John then follows by teasing out this truth in a remarkable way. He writes:

“In other words, genuine, heartfelt praise is not artificially added to joy. It is the consummation of joy itself. The joy we have in something beautiful or precious is not complete until it is expressed in some kind of praise.

Lewis saw the implication of this for God’s seemingly vain command that we worship him. Now he saw that this was not vanity or megalomania. This was love. This was God seeking the consummation of our joy in what is supremely enjoyable—himself.

If God demeaned his supreme worth in the name of humility, we would be the losers, not God. God is the one being in the universe for whom self-exaltation is the highest virtue. For there is only one supremely beautiful being in the universe. There is only one all-satisfying person in the universe. And because of his supreme beauty and greatness, what the psalmist says in Psalm 16:11 is true: ‘In your presence there is fullness of joy; at your right hand are pleasures forevermore.’ If God hides that, or denies that, he might seem humble, but he would be hiding from us the very thing that would make us completely happy forever.

But if God loves us the way the Bible says he does, then he will give us what is best for us. And what is best for us is himself. So if God loves us fully, God will give us God, for our enjoyment and nothing less. But if our enjoyment is not complete until it comes to completion in praise, then God would not be loving if he was indifferent to our praise. If he didn’t pursue our praise in all that he does (as we have seen!), he would not be pursuing the fullness of our satisfaction. He would not be loving.

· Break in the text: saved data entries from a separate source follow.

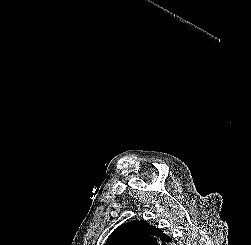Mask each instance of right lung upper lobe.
Returning a JSON list of instances; mask_svg holds the SVG:
<instances>
[{"label": "right lung upper lobe", "instance_id": "1", "mask_svg": "<svg viewBox=\"0 0 251 245\" xmlns=\"http://www.w3.org/2000/svg\"><path fill=\"white\" fill-rule=\"evenodd\" d=\"M169 242L171 238L160 229L135 220L119 226L105 245H168Z\"/></svg>", "mask_w": 251, "mask_h": 245}]
</instances>
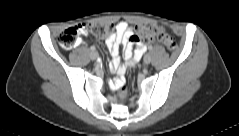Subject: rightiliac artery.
<instances>
[{
    "label": "right iliac artery",
    "mask_w": 239,
    "mask_h": 136,
    "mask_svg": "<svg viewBox=\"0 0 239 136\" xmlns=\"http://www.w3.org/2000/svg\"><path fill=\"white\" fill-rule=\"evenodd\" d=\"M91 50H92V51H95V50H96V47L91 46Z\"/></svg>",
    "instance_id": "obj_1"
}]
</instances>
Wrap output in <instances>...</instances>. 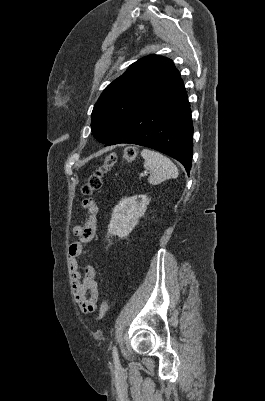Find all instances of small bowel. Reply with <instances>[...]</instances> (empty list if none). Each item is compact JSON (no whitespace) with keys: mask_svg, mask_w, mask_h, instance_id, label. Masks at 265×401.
Segmentation results:
<instances>
[{"mask_svg":"<svg viewBox=\"0 0 265 401\" xmlns=\"http://www.w3.org/2000/svg\"><path fill=\"white\" fill-rule=\"evenodd\" d=\"M82 207L87 212L88 217L84 223L76 224L73 228V233L78 237V240L69 247L70 271L75 301L83 313L90 314L96 311L99 297L97 271L93 266H86L82 275L79 258L84 245L95 236L98 204L94 198H87L82 202Z\"/></svg>","mask_w":265,"mask_h":401,"instance_id":"small-bowel-1","label":"small bowel"}]
</instances>
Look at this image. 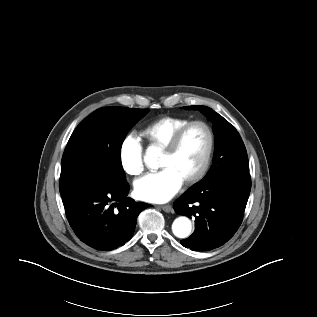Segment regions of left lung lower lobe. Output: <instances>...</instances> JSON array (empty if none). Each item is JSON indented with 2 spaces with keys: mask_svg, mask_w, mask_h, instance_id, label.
Segmentation results:
<instances>
[{
  "mask_svg": "<svg viewBox=\"0 0 317 317\" xmlns=\"http://www.w3.org/2000/svg\"><path fill=\"white\" fill-rule=\"evenodd\" d=\"M251 189L249 173L195 184L174 203L176 213L195 217V231L181 244L196 251L222 246L238 230Z\"/></svg>",
  "mask_w": 317,
  "mask_h": 317,
  "instance_id": "obj_1",
  "label": "left lung lower lobe"
}]
</instances>
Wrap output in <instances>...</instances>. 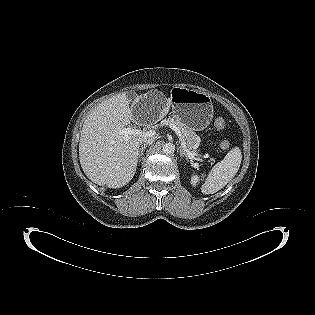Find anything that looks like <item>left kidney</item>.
Masks as SVG:
<instances>
[{"mask_svg":"<svg viewBox=\"0 0 315 315\" xmlns=\"http://www.w3.org/2000/svg\"><path fill=\"white\" fill-rule=\"evenodd\" d=\"M197 182H198V177H197V176H192V178H191V184H192L193 186H196Z\"/></svg>","mask_w":315,"mask_h":315,"instance_id":"obj_1","label":"left kidney"}]
</instances>
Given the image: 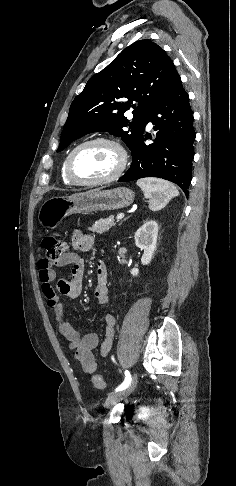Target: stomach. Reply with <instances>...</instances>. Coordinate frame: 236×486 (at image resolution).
<instances>
[{"mask_svg": "<svg viewBox=\"0 0 236 486\" xmlns=\"http://www.w3.org/2000/svg\"><path fill=\"white\" fill-rule=\"evenodd\" d=\"M134 197V192L126 187L95 190L71 197H52L41 205L38 221L46 229H55L71 214L122 209L131 205Z\"/></svg>", "mask_w": 236, "mask_h": 486, "instance_id": "stomach-1", "label": "stomach"}]
</instances>
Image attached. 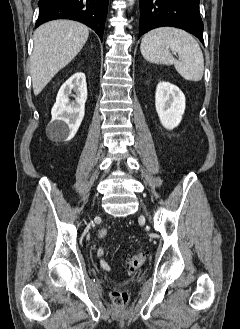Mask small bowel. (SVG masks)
Wrapping results in <instances>:
<instances>
[{"label": "small bowel", "mask_w": 240, "mask_h": 329, "mask_svg": "<svg viewBox=\"0 0 240 329\" xmlns=\"http://www.w3.org/2000/svg\"><path fill=\"white\" fill-rule=\"evenodd\" d=\"M100 265H101V267H102L103 269H105V270H109V269H110L109 264H108L105 260H101V261H100Z\"/></svg>", "instance_id": "small-bowel-1"}]
</instances>
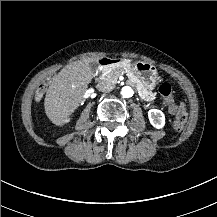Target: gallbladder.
<instances>
[{"instance_id": "gallbladder-1", "label": "gallbladder", "mask_w": 217, "mask_h": 217, "mask_svg": "<svg viewBox=\"0 0 217 217\" xmlns=\"http://www.w3.org/2000/svg\"><path fill=\"white\" fill-rule=\"evenodd\" d=\"M91 68H92L93 73H95L97 71V69H98V64L92 63Z\"/></svg>"}]
</instances>
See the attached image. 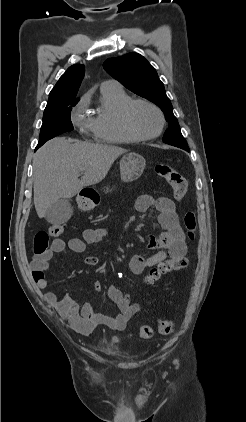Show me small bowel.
<instances>
[{"instance_id": "c3829d8e", "label": "small bowel", "mask_w": 246, "mask_h": 422, "mask_svg": "<svg viewBox=\"0 0 246 422\" xmlns=\"http://www.w3.org/2000/svg\"><path fill=\"white\" fill-rule=\"evenodd\" d=\"M135 208L138 212H146L155 208L158 212L157 221L163 232L158 236H151L148 239L147 247L156 250L151 255L136 254L132 256L129 262L131 271L140 275L147 269L157 266L166 260L186 258L187 244L184 231L182 230L179 217L176 212L173 200L168 197L154 198L151 195H140ZM108 235V231L103 228L86 229L81 237L72 238L66 243L62 239H54L49 250L42 256H35L32 261V269L39 270L41 277L34 279L39 289L47 288V281L44 271L48 269V262L55 253H62L68 247L75 253L85 251L87 245L95 244ZM87 266H96L99 264V258L87 256L83 260ZM103 287L101 281H95L92 289L100 291ZM108 296L116 304L119 312L115 315H104L97 312L94 307L85 303L80 306L70 295H65L62 299L51 291L44 293V299L53 306L58 313L66 318L72 329L81 334H90L96 327L105 325L112 330L122 331L126 328L129 320L140 311V304L132 302L129 294L113 285L108 287Z\"/></svg>"}]
</instances>
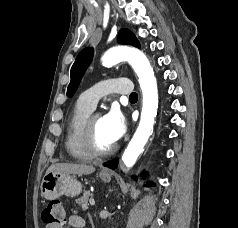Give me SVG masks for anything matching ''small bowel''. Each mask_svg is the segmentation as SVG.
Segmentation results:
<instances>
[{"mask_svg":"<svg viewBox=\"0 0 238 228\" xmlns=\"http://www.w3.org/2000/svg\"><path fill=\"white\" fill-rule=\"evenodd\" d=\"M69 226L71 228H84L85 227V220L79 214H73L68 219ZM45 228H64L63 224H52L46 225Z\"/></svg>","mask_w":238,"mask_h":228,"instance_id":"c3829d8e","label":"small bowel"}]
</instances>
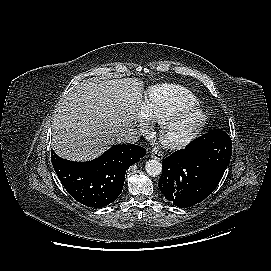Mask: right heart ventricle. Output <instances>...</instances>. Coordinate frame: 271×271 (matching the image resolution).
Segmentation results:
<instances>
[{
  "mask_svg": "<svg viewBox=\"0 0 271 271\" xmlns=\"http://www.w3.org/2000/svg\"><path fill=\"white\" fill-rule=\"evenodd\" d=\"M196 105H199V99L189 89L175 84H161L149 88L142 113L147 121L159 123L176 111Z\"/></svg>",
  "mask_w": 271,
  "mask_h": 271,
  "instance_id": "1",
  "label": "right heart ventricle"
}]
</instances>
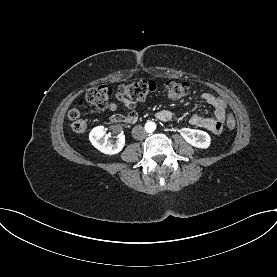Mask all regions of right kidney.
Listing matches in <instances>:
<instances>
[{
  "mask_svg": "<svg viewBox=\"0 0 277 277\" xmlns=\"http://www.w3.org/2000/svg\"><path fill=\"white\" fill-rule=\"evenodd\" d=\"M117 130L120 131V133L118 134L115 143L110 141L108 137L105 136L106 131L104 126H97L93 128L89 134V140L100 152L108 155L117 154L125 145V136L123 132H121V128L118 127Z\"/></svg>",
  "mask_w": 277,
  "mask_h": 277,
  "instance_id": "ca27d5eb",
  "label": "right kidney"
}]
</instances>
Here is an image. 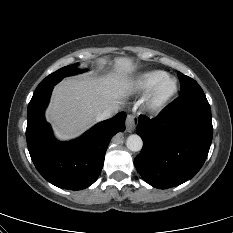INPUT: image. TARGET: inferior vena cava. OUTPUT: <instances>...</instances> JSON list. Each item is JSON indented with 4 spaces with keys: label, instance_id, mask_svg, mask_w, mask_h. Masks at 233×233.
Listing matches in <instances>:
<instances>
[{
    "label": "inferior vena cava",
    "instance_id": "inferior-vena-cava-1",
    "mask_svg": "<svg viewBox=\"0 0 233 233\" xmlns=\"http://www.w3.org/2000/svg\"><path fill=\"white\" fill-rule=\"evenodd\" d=\"M118 112V106H113L110 109L105 110L96 117V121H102L111 118Z\"/></svg>",
    "mask_w": 233,
    "mask_h": 233
}]
</instances>
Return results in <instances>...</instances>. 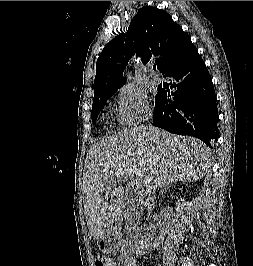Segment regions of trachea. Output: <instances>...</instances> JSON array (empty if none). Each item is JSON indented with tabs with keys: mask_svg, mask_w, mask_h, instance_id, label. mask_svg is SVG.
Wrapping results in <instances>:
<instances>
[{
	"mask_svg": "<svg viewBox=\"0 0 253 266\" xmlns=\"http://www.w3.org/2000/svg\"><path fill=\"white\" fill-rule=\"evenodd\" d=\"M153 69L156 70V66L155 65L153 66Z\"/></svg>",
	"mask_w": 253,
	"mask_h": 266,
	"instance_id": "trachea-1",
	"label": "trachea"
}]
</instances>
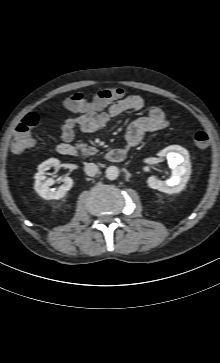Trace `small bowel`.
Here are the masks:
<instances>
[{"label": "small bowel", "instance_id": "c3829d8e", "mask_svg": "<svg viewBox=\"0 0 220 363\" xmlns=\"http://www.w3.org/2000/svg\"><path fill=\"white\" fill-rule=\"evenodd\" d=\"M145 107L144 99L139 95H129L107 105H100L95 100L87 101L85 107L76 111V115L66 119L60 125V138L70 143L78 128L85 133H94L104 128L114 117L123 113H135ZM168 126L164 111L157 106L136 119L128 128L125 142L128 147L138 145L147 133L158 132Z\"/></svg>", "mask_w": 220, "mask_h": 363}]
</instances>
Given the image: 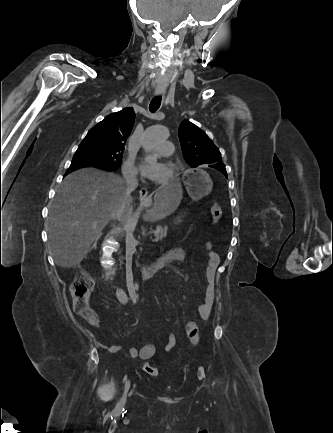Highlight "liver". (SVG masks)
Returning <instances> with one entry per match:
<instances>
[{
	"mask_svg": "<svg viewBox=\"0 0 333 433\" xmlns=\"http://www.w3.org/2000/svg\"><path fill=\"white\" fill-rule=\"evenodd\" d=\"M159 188L144 221L162 220L176 210L185 186L161 183ZM131 192L127 193L124 179L95 168L66 176L49 205L48 237L56 264L63 268L79 265L113 215L119 213L122 219L129 213Z\"/></svg>",
	"mask_w": 333,
	"mask_h": 433,
	"instance_id": "obj_1",
	"label": "liver"
}]
</instances>
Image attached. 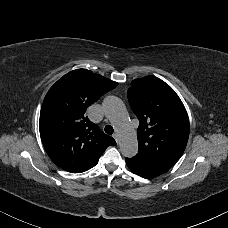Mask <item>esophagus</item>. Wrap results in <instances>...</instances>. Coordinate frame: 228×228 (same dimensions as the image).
Instances as JSON below:
<instances>
[{
	"instance_id": "esophagus-1",
	"label": "esophagus",
	"mask_w": 228,
	"mask_h": 228,
	"mask_svg": "<svg viewBox=\"0 0 228 228\" xmlns=\"http://www.w3.org/2000/svg\"><path fill=\"white\" fill-rule=\"evenodd\" d=\"M113 138L115 139L116 142H118V135L117 134H113Z\"/></svg>"
}]
</instances>
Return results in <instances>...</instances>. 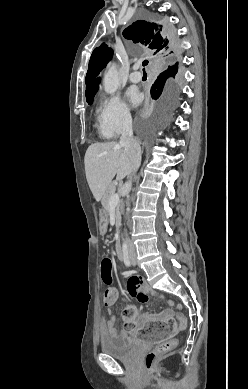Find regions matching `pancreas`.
<instances>
[{"label": "pancreas", "mask_w": 248, "mask_h": 389, "mask_svg": "<svg viewBox=\"0 0 248 389\" xmlns=\"http://www.w3.org/2000/svg\"><path fill=\"white\" fill-rule=\"evenodd\" d=\"M115 190H116V186L114 184H110L106 190V193L103 196L102 206H103V213L105 216L107 215V211L109 209V200L114 195ZM116 212H117V214L119 213L118 206H117Z\"/></svg>", "instance_id": "1"}]
</instances>
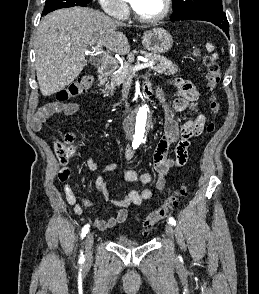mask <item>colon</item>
<instances>
[{
	"label": "colon",
	"instance_id": "colon-1",
	"mask_svg": "<svg viewBox=\"0 0 259 294\" xmlns=\"http://www.w3.org/2000/svg\"><path fill=\"white\" fill-rule=\"evenodd\" d=\"M204 63L206 66V83L207 89L210 94L209 97V107L214 116L219 112L220 106L217 100L215 91L221 81V69L216 60L211 56L204 57ZM93 79L89 74L82 75L78 77L74 82H72L68 87L63 89L57 94L58 101H67L74 97L83 94L92 85ZM215 124L213 122L209 123L207 126V132H213ZM62 161L67 160V153L64 149H59ZM69 171L63 169L59 173L61 180L68 178ZM186 194V188L181 187L173 192H171L164 202L153 210L150 214L146 216L143 221V229L145 232L151 231L156 225L163 221L166 216L172 211L173 207L177 204L178 199Z\"/></svg>",
	"mask_w": 259,
	"mask_h": 294
}]
</instances>
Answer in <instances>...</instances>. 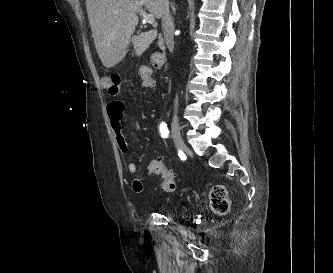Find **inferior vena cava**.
<instances>
[{
  "instance_id": "602c4592",
  "label": "inferior vena cava",
  "mask_w": 333,
  "mask_h": 273,
  "mask_svg": "<svg viewBox=\"0 0 333 273\" xmlns=\"http://www.w3.org/2000/svg\"><path fill=\"white\" fill-rule=\"evenodd\" d=\"M159 6H160V12H161L162 29H163L166 45H167L169 51L173 52L174 24H173V20L170 15V11H169V0H159ZM174 103H175V110H177L178 109V96L177 95L175 97Z\"/></svg>"
}]
</instances>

So what emerges is that God’s pervasive self-exaltation in the Bible— his doing everything to display his glory and to win our worship—is not unloving; it is the way an infinitely all-glorious God loves. His greatest gift of love is to give us a share in the very satisfaction that he has in his own excellence, and then to call that satisfaction to its fullest consummation in praise. This is why I maintain that the supremely authentic and intense worship of God’s worth and beauty is the ultimate aim of all his work and word” (Reading the Bible Supernaturally [Wheaton: Crossway, 2017], 58-59).

1 Comment

Dear Sam, I agree. Every Piper book seems to be the “ best” book on the planet. A whole world of thought seems to engulf every page. Each book seems as if we are holding in our hands a piece of Gold. I catch myself, after reading a page or two, looking around the room, thinking, this is the best thing I’ve ever seen. I’m looking forward to Pipers new book about the Sovereignty of God.